TARGET_REPO="your-org/curated-agent-dataset"
echo "=== Dataset Curation Pipeline ==="
# Step 1: Download and format from Hub
echo "Step 1: Downloading and formatting dataset..."
deepfabric format --repo $SOURCE_REPO --formatter trl -o stage1_formatted.jsonl
# Step 2: Apply custom formatting with config (if needed for advanced options)
echo "Step 2: Applying advanced formatting options..."
deepfabric format stage1_formatted.jsonl -c curation-config.yaml
# Step 3: Validate the curated dataset
echo "Step 3: Validating curated dataset..."
python validate_curated.py curated_trl.jsonl
# Step 4: Upload curated version to your organization
echo "Step 4: Uploading curated dataset..."
deepfabric upload curated_trl.jsonl \
--repo $TARGET_REPO \
--tags curated agent-tools trl-format
echo "=== Curation complete ==="
echo "Source: https://huggingface.co/datasets/$SOURCE_REPO"
echo "Curated: https://huggingface.co/datasets/$TARGET_REPO"
Split-Specific Processing¶
Process different dataset splits with different formatters:
# Process training split for TRL
deepfabric format --repo org/dataset --split train --formatter trl -o train_trl.jsonl
# Process validation split for evaluation (different format)
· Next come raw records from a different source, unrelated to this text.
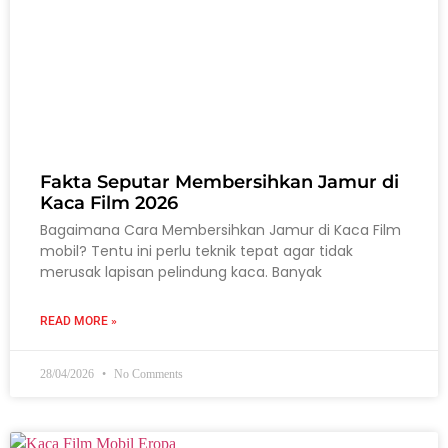
Fakta Seputar Membersihkan Jamur di
Kaca Film 2026
Bagaimana Cara Membersihkan Jamur di Kaca Film
mobil? Tentu ini perlu teknik tepat agar tidak
merusak lapisan pelindung kaca. Banyak
READ MORE »
28/04/2026
No Comments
deepfabric format --repo org/dataset --split validation --formatter chatml -o val_chatml.jsonl
# Process test split
deepfabric format --repo org/dataset --split test --formatter chatml -o test_chatml.jsonl
Real-World Example: Reformatting for Fine-Tuning¶
Convert a public agent dataset for TRL SFTTrainer fine-tuning:
#!/bin/bash
# prepare-for-finetuning.sh
echo "Preparing dataset for fine-tuning with TRL SFTTrainer"
# Download and format from Hub
deepfabric format \
--repo lukehinds/smol-test-sample \
--formatter trl \
--split train \
-o training_data.jsonl
# Verify the format
python - <<'PY'
from datasets import load_dataset
import json
# Load and inspect
with open("training_data.jsonl", "r") as f:
first_example = json.loads(f.readline())
print("Example structure:")
print(json.dumps(first_example, indent=2))
# Verify required fields
assert "messages" in first_example, "Missing 'messages' field"
assert "tools" in first_example, "Missing 'tools' field"
print("\n✓ Format validated for TRL SFTTrainer")
print(f"✓ Sample has {len(first_example['tools'])} tools available")
PY
echo "Dataset ready for training!"
echo "Next: Use with TRL SFTTrainer"
This bidirectional integration enables a complete ecosystem workflow: generate datasets with DeepFabric → upload to Hub → share with community → download and reformat for specific use cases → iterate and improve.